Authorizing GitHub OAuth with Apache Airflow
Table of Contents
- What is Apache Airflow
- GitHub Token
- GitHub OAuth
- Airflow Config
What is Apache Airflow
Apache Airflow is an open-source workflow management platform created by the community to programmatically author, schedule, and monitor workflows. Airflow has a modular architecture and uses a message queue to orchestrate an arbitrary number of workers.
Airflow is written in Python, and workflows are created via Python scripts. Airflow is designed under the principle of "configuration as code". While other "configuration as code" workflow platforms exist using markup languages like XML, using Python allows developers to import libraries and classes to help them create their workflows.
Airflow uses directed acyclic graphs (DAGs) to manage workflow orchestration. Tasks and dependencies are defined in Python and then Airflow manages the scheduling and execution. DAGs can be run either on a defined schedule (e.g. hourly or daily) or based on external event triggers (e.g. a file appearing in Hive). Previous DAG-based schedulers like Oozie and Azkaban tended to rely on multiple configuration files and file system trees to create a DAG, whereas in Airflow, DAGs can often be written in one Python file.

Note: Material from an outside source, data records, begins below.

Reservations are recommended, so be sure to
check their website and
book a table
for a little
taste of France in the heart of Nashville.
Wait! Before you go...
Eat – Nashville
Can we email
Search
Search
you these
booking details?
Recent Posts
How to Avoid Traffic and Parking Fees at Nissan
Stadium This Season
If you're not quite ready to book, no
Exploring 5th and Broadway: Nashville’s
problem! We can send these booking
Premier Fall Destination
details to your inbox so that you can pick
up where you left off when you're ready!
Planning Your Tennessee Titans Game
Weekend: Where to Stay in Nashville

Personal access tokens (PATs) are an alternative to using passwords for authentication to GitHub when using the GitHub API or the command line.
Create a Personal access token from https://github.com/settings/tokens, with read: enterprise, read: org, user scopes.
Token Team ID
To get your team ID call this endpoint with your token https://api.github.com/orgs/<org-name>/teams, you should get a json output like this:
The value of the key id should be your team ID.
GitHub's OAuth implementation supports the standard authorization code grant type.
To authorize your OAuth app, consider which authorization flow best fits your app.
- Web application flow: used to authorize users for standard OAuth apps that run in the browser (the implicit grant type is not supported).
- Device flow: used for headless apps, such as CLI tools.
We will be using web application flow to authorize users for our airflow:
- Users are redirected to request their GitHub identity.
- Users are redirected back to your site by GitHub.
- Your app accesses the API with the user's access token.
Create an OAuth app here https://github.com/settings/developers, which should give you a:
- Client ID
- Client Secret
The first time you run Airflow, it will create a file called airflow.cfg in your $AIRFLOW_HOME directory (~/airflow by default). This file contains Airflow's configuration and you can edit it to change any of the settings. Add the information we gathered so far to the airflow.cfg.
auth_backend = airflow.contrib.auth.backends.github_enterprise_auth
api_rev = v3
host = github.com
client_id = <YOUR_CLIENT_ID>
client_secret = <YOUR_CLIENT_SECRET>
oauth_callback_route = /home
allowed_teams = <YOUR_TEAM_ID>
Now when you run your airflow, you should be redirected to your GitHub sign-in page, where you'll be able to log in. If you are in the allowed teams, once it logs in, it will automatically redirect you to your Airflow application page.
Implementing GitHub OAuth in Airflow, when your developers already use GitHub in their project, affords you two benefits. The developers do not have to use a separate login credential for Apache Airflow. Secondly, it gives them the ability to control which team(s) in their organization can access their Airflow application. This approach will simplify your OAuth implementation while using the tools your developers are most comfortable with.